Department of Synthetic and Biological Chemistry, Graduate School of Engineering, Kyoto University, Katsura, Kyoto, Japan.
Journal of Bacteriology (Impact Factor: 2.81). 11/2005; 187(20):7038-44. DOI: 10.1128/JB.187.20.7038-7044.2005
Source: PubMed


A key step in amino sugar metabolism is the interconversion between fructose-6-phosphate (Fru6P) and glucosamine-6-phosphate (GlcN6P). This conversion is catalyzed in the catabolic and anabolic directions by GlcN6P deaminase and GlcN6P synthase, respectively, two enzymes that show no relationship with one another in terms of primary structure. In this study, we examined the catalytic properties and regulatory features of the glmD gene product (GlmD(Tk)) present within a chitin degradation gene cluster in the hyperthermophilic archaeon Thermococcus kodakaraensis KOD1. Although the protein GlmD(Tk) was predicted as a probable sugar isomerase related to the C-terminal sugar isomerase domain of GlcN6P synthase, the recombinant GlmD(Tk) clearly exhibited GlcN6P deaminase activity, generating Fru6P and ammonia from GlcN6P. This enzyme also catalyzed the reverse reaction, the ammonia-dependent amination/isomerization of Fru6P to GlcN6P, whereas no GlcN6P synthase activity dependent on glutamine was observed.
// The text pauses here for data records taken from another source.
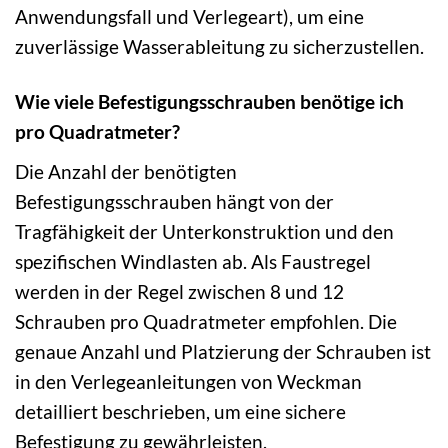
Anwendungsfall und Verlegeart), um eine
zuverlässige Wasserableitung zu sicherzustellen.
Wie viele Befestigungsschrauben benötige ich
pro Quadratmeter?
Die Anzahl der benötigten
Befestigungsschrauben hängt von der
Tragfähigkeit der Unterkonstruktion und den
spezifischen Windlasten ab. Als Faustregel
werden in der Regel zwischen 8 und 12
Schrauben pro Quadratmeter empfohlen. Die
genaue Anzahl und Platzierung der Schrauben ist
in den Verlegeanleitungen von Weckman
detailliert beschrieben, um eine sichere
Befestigung zu gewährleisten.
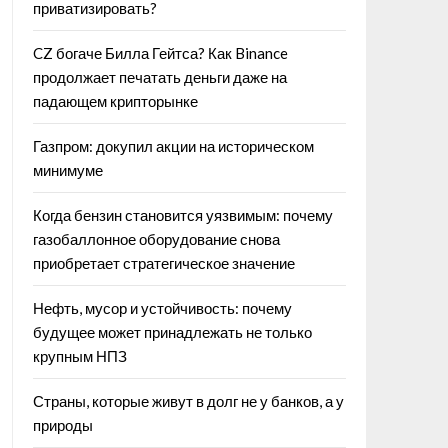
приватизировать?
CZ богаче Билла Гейтса? Как Binance
продолжает печатать деньги даже на
падающем крипторынке
Газпром: докупил акции на историческом
минимуме
Когда бензин становится уязвимым: почему
газобаллонное оборудование снова
приобретает стратегическое значение
Нефть, мусор и устойчивость: почему
будущее может принадлежать не только
крупным НПЗ
Страны, которые живут в долг не у банков, а у
природы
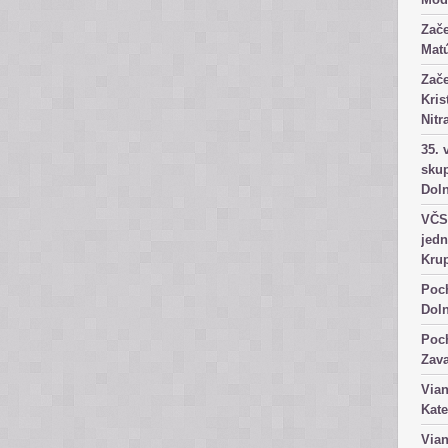
Zače
Matú
Zače
Kris
Nitr
35. 
skup
Dol
VČS 
jedn
Kru
Poch
Dol
Poch
Zav
Vian
Kate
Vian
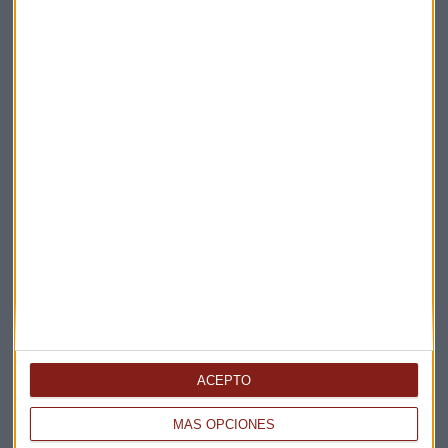
Suscríbete a nuestros boletines
Te enviaremos las noticias más importantes del día
ACEPTO
MÁS OPCIONES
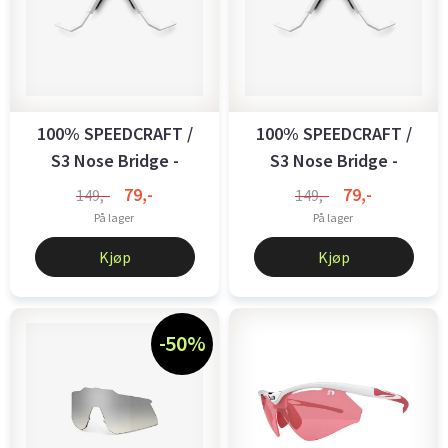
100% SPEEDCRAFT /
100% SPEEDCRAFT /
S3 Nose Bridge -
S3 Nose Bridge -
Regular - Soft ...
Regular - ...
79,-
79,-
149,-
149,-
På lager
På lager
Kjøp
Kjøp
-50%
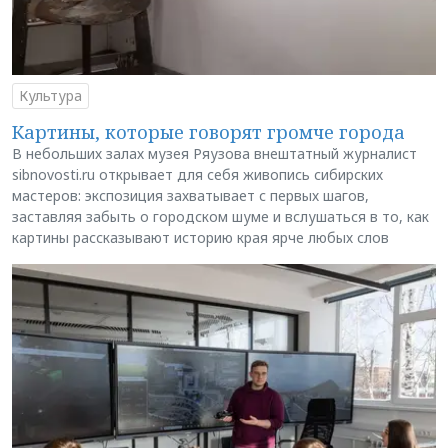
Культура
Картины, которые говорят громче города
В небольших залах музея Ряузова внештатный журналист
sibnovosti.ru открывает для себя живопись сибирских
мастеров: экспозиция захватывает с первых шагов,
заставляя забыть о городском шуме и вслушаться в то, как
картины рассказывают историю края ярче любых слов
Kinetic analyses clarified the preference of this enzyme for the deaminase reaction rather than the reverse one, consistent with the catabolic function of GlmD(Tk). In T. kodakaraensis cells, glmD(Tk) was polycistronically transcribed together with upstream genes encoding an ABC transporter and a downstream exo-beta-glucosaminidase gene (glmA(Tk)) within the gene cluster, and their expression was induced by the chitin degradation intermediate, diacetylchitobiose. The results presented here indicate that GlmD(Tk) is actually a GlcN6P deaminase functioning in the entry of chitin-derived monosaccharides to glycolysis in this hyperthermophile. This enzyme is the first example of an archaeal GlcN6P deaminase and is a structurally novel type distinct from any previously known GlcN6P deaminase.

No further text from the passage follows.